NAB introduces plain English loans for Small Business

NAB introduces plain English loans for Small Business

It’ll be an end to hidden surprises for NAB business customers, with the bank introducing shorter plain English loan contracts for its small business borrowers.

It is expected that over 130,000 small business owners will benefit from the change which will see contract pages slashed and one-third of existing terms and conditions discarded.

NAB Executive General Manager Business Direct and Small Business Leigh O’Neill said the bank was listening and responding to customer needs and making banking simpler and fairer.

“It’s a complete transformation – what we have now is a transparent, user friendly document that is easy to read and much shorter in length. Sentences are in plain English, without unnecessary complexity,” O’Neill said.

NAB consulted widely with industry and customers to ensure new loan documents contain language that makes sense.

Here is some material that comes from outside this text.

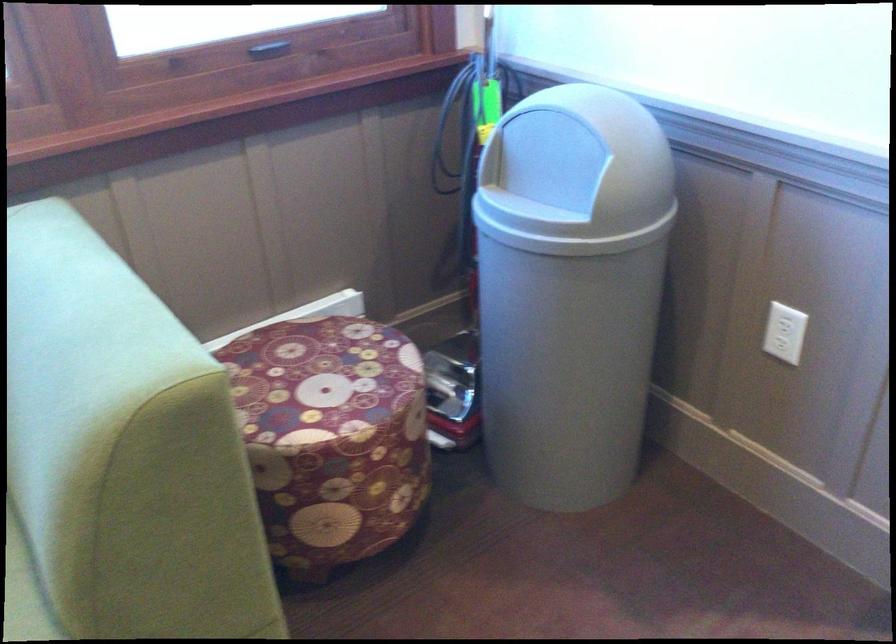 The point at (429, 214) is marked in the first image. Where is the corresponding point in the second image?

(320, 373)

“Our commitments to customers are set out very clearly- we promise to act fairly and responsibly. Our customers ask us to back them in the moments that matter- these new contracts demonstrate that we’re in this journey together.”

The move comes off the back of a December 2016 inquiry into Small Business Loans which recommended changes be implemented by the banks by July 2017.

Australian Small Business and Family Enterprise Ombudsman Kate Carnell has welcomed the move by NAB, describing it as a positive step.

“The inquiry report recommended that where a small business had met loan payments and acted lawfully, the bank must not default a loan for any reason,” Carnell said.

“The report also said conditions must be removed where banks could unilaterally value existing security assets during the life of a loan, and not invoke financial covenants or catch-all ‘material adverse change’ clauses.

Carnell suggested current loan conditions are one-sided and unfair.

“It shouldn’t have taken so long, but we finally have a situation where banks will be treating small business clients as partners and share some of the risks. Currently, the contractual relationship is one-sided and unfair.”

“I applaud NAB for being first off the mark and urge other banks to follow,” Carnell said.

NAB Chief Legal & Commercial Counsel Sharon Cook said NAB is working with the wider banking industry, ASIC and customers to address the concerns raised by Carnell’s inquiry.

“The importance of a simple and fair contract cannot be underestimated. We’ve been simplifying across all areas of the bank and these changes are industry-leading,” Cook said.

With 69 per cent of SMEs citing that dealing with red tape takes a lot of effort, freeing up the capacity of business customers to spend more time on innovating and growing is a key focus for NAB.

“SMEs say dealing with big companies and the complexity of having multiple definitions for the small business sector makes it tough for their business to succeed. That’s why we continue to call on all levels of government and the business community to take action on establishing a single, clear definition for small businesses,” said O’Neill.